Venice is Monitoring Tourists’ Movements Via Their Own Mobile Phones
During its bustling carnival period, running from February 8 through 25, officials in Venice have begun using signals off the mobile phones of people passing through the city to gain insight into visitor volume in certain densely packed areas.
According to Lonely Planet, tourism councilor Paola Mar stated that local authorities had deemed it necessary to accurately monitor the flow of visitors to Venice, which struggles daily with throngs of tourists that cause overcrowding.
The historic UNESCO World Heritage city is among the world’s most visited and has been struggling for some years to handle the plague of overtourism that threatens to swallow it. Roughly 30 million tourists descend upon Venice annually, translating to 60,000 visitors each day, as compared to the 55,000 locals who still reside in its historic center.
34 cameras have been installed along some of the city’s busiest streets to detect passersby, supposedly with the ability to distinguish children from adults and without monitoring people’s faces.
Special sensors are said to have the ability to intercept mobile phone data that indicates where the devices’ owners originate from and the duration of their stays in Venice. City officials said that all of this is being carried out “in absolute respect for privacy” and in order to form a clearer picture as to the numbers of people passing through each area.
Addressing the local media, Mar explained how the tracking system, using Wi-Fi, cameras and sensors, will transmit data to a control room every .25 seconds. She said that it will eventually allow analysts to, “predict at what time pedestrians will arrive at a certain critical point and divert them to another area in advance, so as not to clog or block pedestrian traffic.”
This new measure, which has apparently been in the works for a while now, is only the latest of several policies Venice is implementing in an attempt to curb the sheer volume of visitors that overwhelms the city, its infrastructure and the locals.

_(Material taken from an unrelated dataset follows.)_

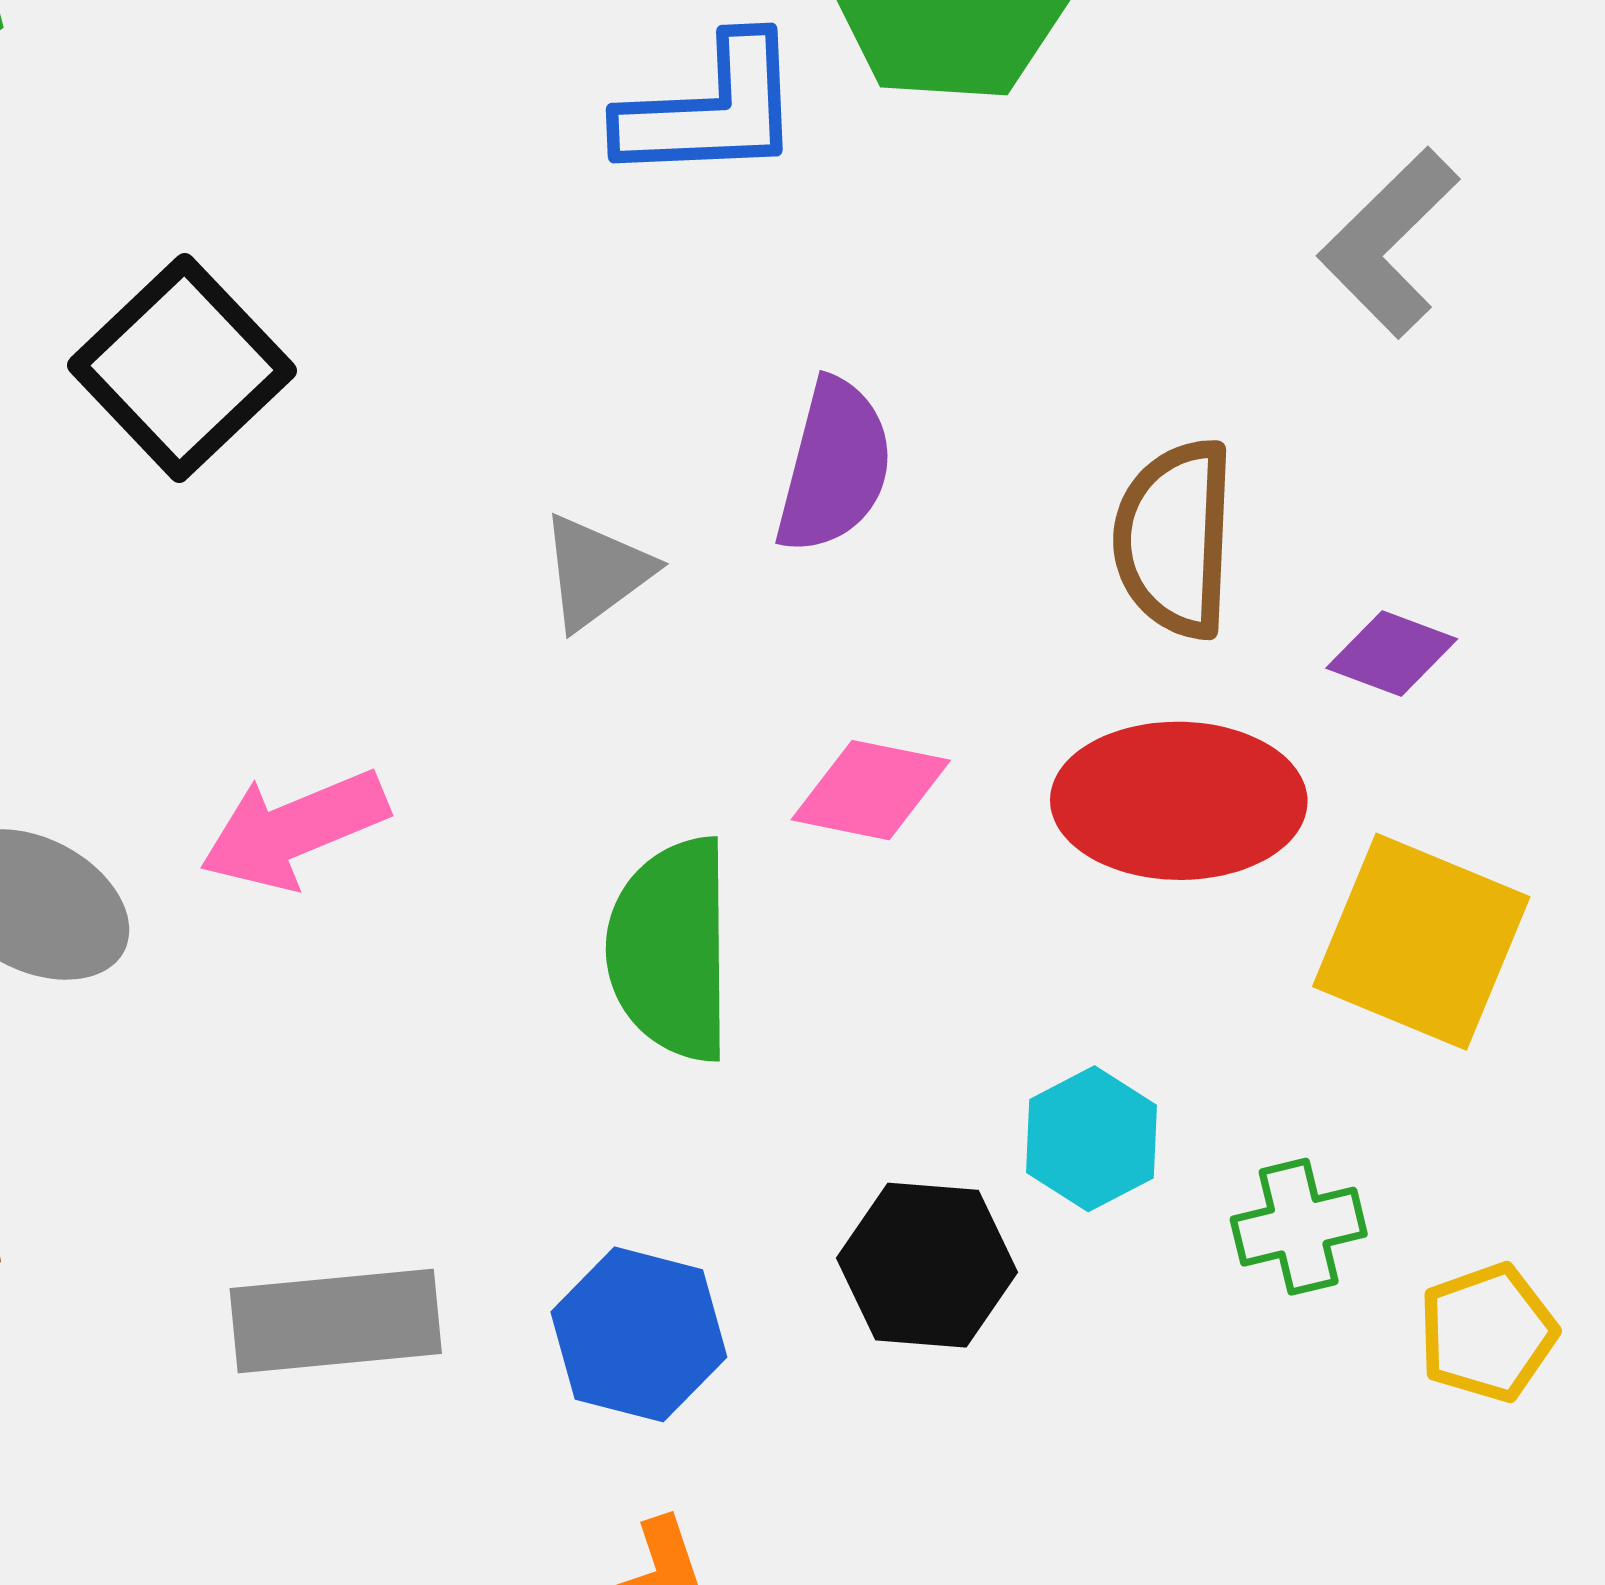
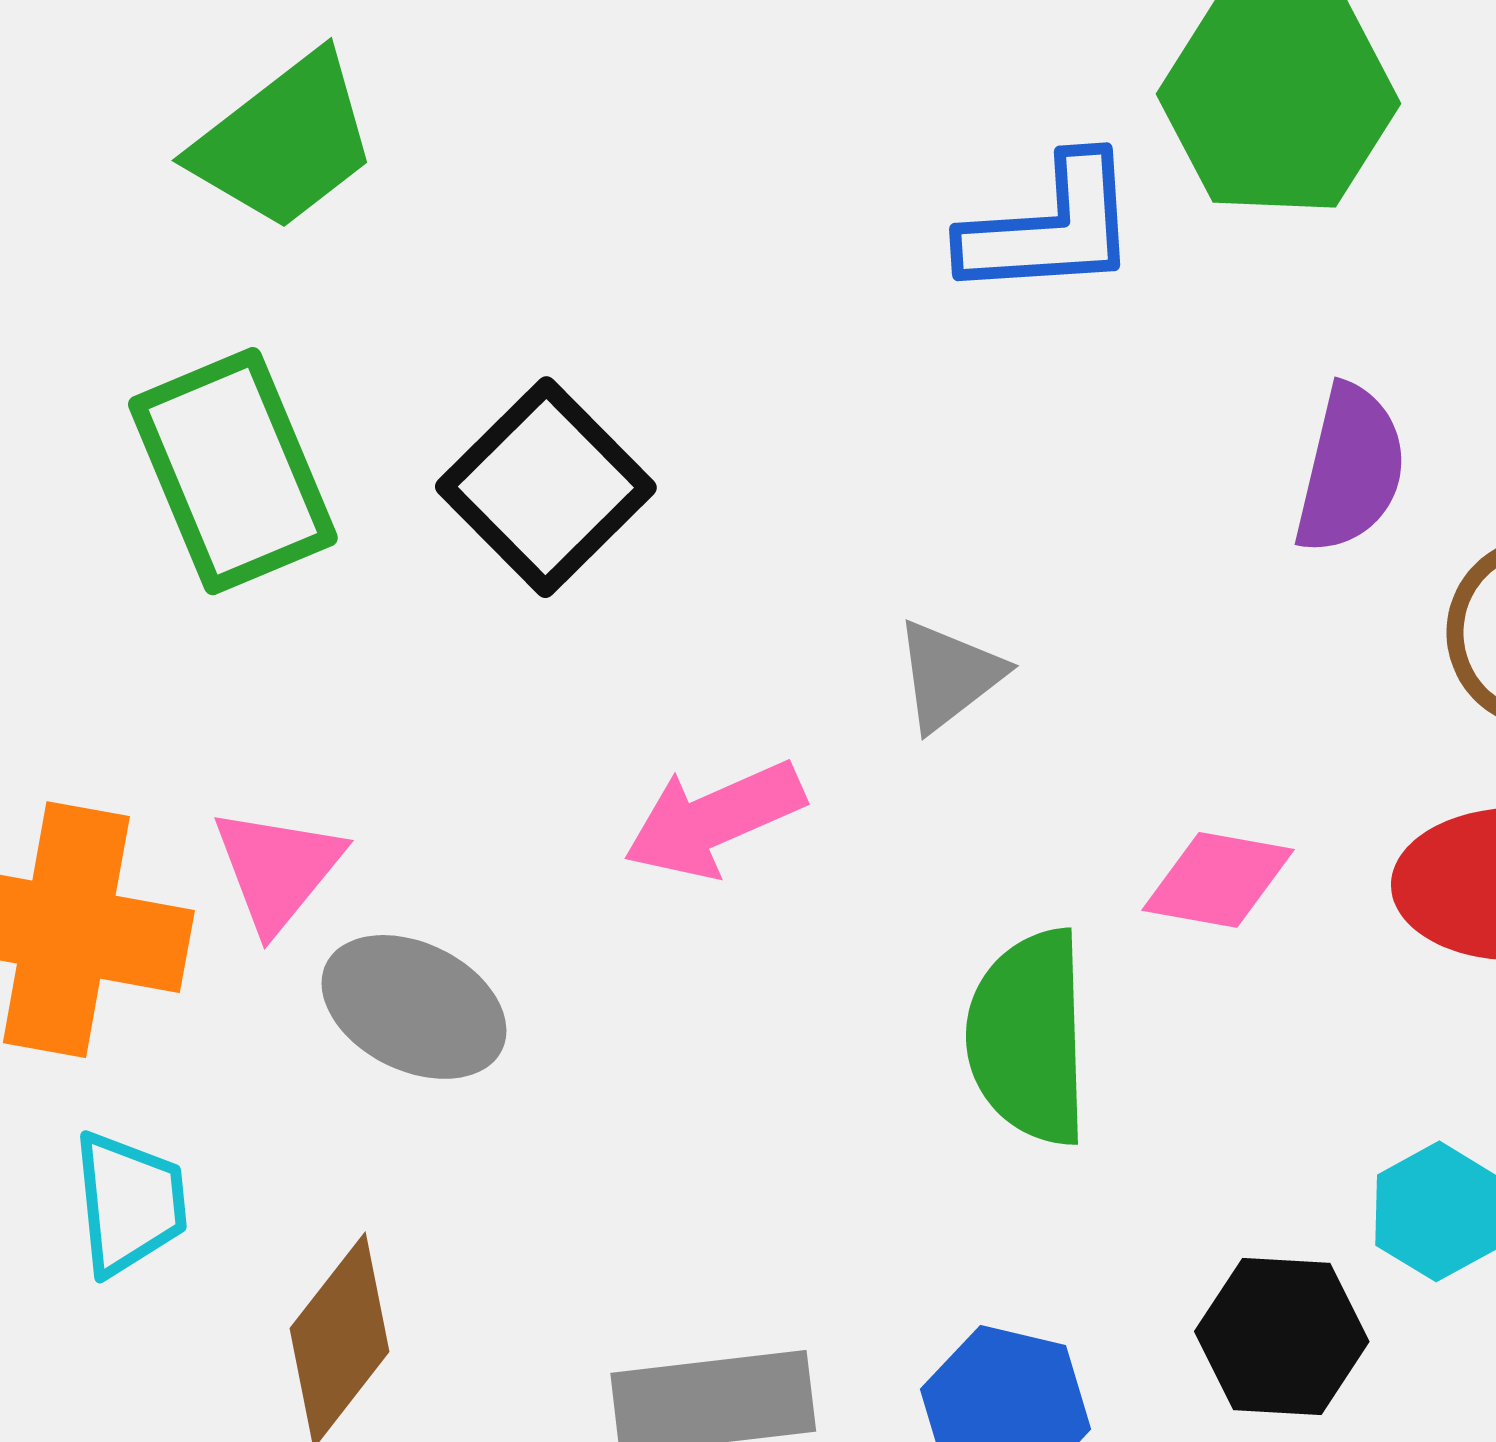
purple semicircle: (834, 466) -> (1350, 469), moved
pink arrow: (294, 829) -> (714, 819), moved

The Italian government began rerouting giant cruise ships to ports closer to the mainland as part of a plan to gradually ban cruise ships from entering the Grand Canal after a cruise liner smashed into a Venetian dock and river-cruise ship last year.
There’s also a new measure scheduled to take effect on July 1, 2020, which places a tax on day-trippers to the City of Canals, a fee that’s entirely separate from the overnight tax that those staying in hotels pay as part of their accommodations rates.